Зашёл как-то в тёплой компании разговор о лучших стихах на русском за последние годы.
В смысле, есть ли такие — и где они.
А то в нашей юности, восьмидесятые-девяностые — что-то всё же было. То ли Мельхиоровый, то ли Латунный — да хоть бы и Оловянный Век Русской Поэзии, но что-то было.
А в последнее время — как-то вообще уныло.
Нет, ну что-то там пишет Саша Васильев Гарри Поттеру, что-то там Слепаков сочиняет — но это как бы конъюнктурная сатира. А вот такого, чтобы «здорово и вечно», чтобы с глубоким и тонким смыслом - где оно?
Я, правда, поднатужившись, привёл один пример.
«Советский марш» из Red Alert 3.
Там уж — смысл настолько глубокий, что сами создатели, единожды выложив, хрен сподобятся донырнуть.

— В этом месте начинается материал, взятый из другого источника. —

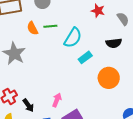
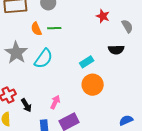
cyan semicircle: (73, 38) -> (43, 59), moved
orange circle: (109, 78) -> (93, 85), moved

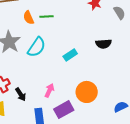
black semicircle: (116, 50) -> (103, 44), moved
cyan rectangle: (87, 62) -> (70, 55), moved
orange circle: (93, 85) -> (87, 92), moved

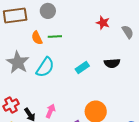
cyan rectangle: (70, 55) -> (82, 67), moved
pink arrow: (49, 90) -> (51, 111), moved

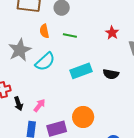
green line: (55, 36) -> (70, 36), moved
cyan rectangle: (82, 67) -> (81, 71), size x1.5

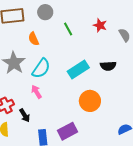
green line: (70, 36) -> (68, 29), moved, turned 64
pink arrow: (39, 105) -> (36, 92), moved, turned -56
orange circle: (83, 117) -> (90, 101), moved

И настолько тонкий — что вообще хрен чем ухватишь.
«Наш Советский Союз покарает весь мир» - это один смысл.
А «Наш Советский Союз покоряет весь мир от Европы к Неве на Восток» - это другой смысл. И скорее всего — именно он закладывался. Но просто создатели расширили семантику глагола «покорять». Добавили многогранности, можно сказать.
Тут Лёшка Зимин заметил: «Но если уж пошла такая пьянка, если уж мы будем брать истинные(!) шедевры — то я за «Совы нежные».
Да, тоже — внушает.
Наваяла — какая-то французская студенточка в России, знавшая русский ровно в той мере, чтобы гарантировать многогранность текста и нетривиальность интерпретаций. Потом какие-то франкосербы прикрутили довольно прикольную музычку — и получилось очень миленько.
Да, пожалуй, главное современное требование к поэзии — чтобы она писалась не на родном языке.
Так — получается глубже, неоднозначнее, «игристей».
А то на родном-то языке, таком, который самому автору в полной мере ведом — пропадает изрядная толика таинственности.
А когда иностранец стихиры сочиняет на чужом языке — это примерно как ласкать в тёмной комнате чёрную женщину, пока не наткнёшься на пятнадцатисантиметровый клык и не поймёшь, что на самом деле это the hippo in the room (как сформулировал уже мой Лёшка).
Вообще же, если вдуматься, то и для Пушкина русский был пусть не чужим — но всё-таки не первым по значимости в бытовом и культурном общении.
Первым-то, во всяком случае в юности — всё-таки французский был.
Да и тот русский, что был в ходу у тогдашнего питерского дворянства (пусть и укрепившегося в патриотизме на фоне салонного противостояния бонопартизму) — это сплошное было шуршание французской кальки (многое из этой кальки сохраняется и поныне — просто воспринимается как родные русские обороты, хотя на самом деле — нет; они просто были «узаконены» ребятами вроде Пушкина).
И вот, возможно, именно не слишком(!) глубокое знакомство с языком — и давало Пушкину (и прочим) смелость и вольность в обращении с ним.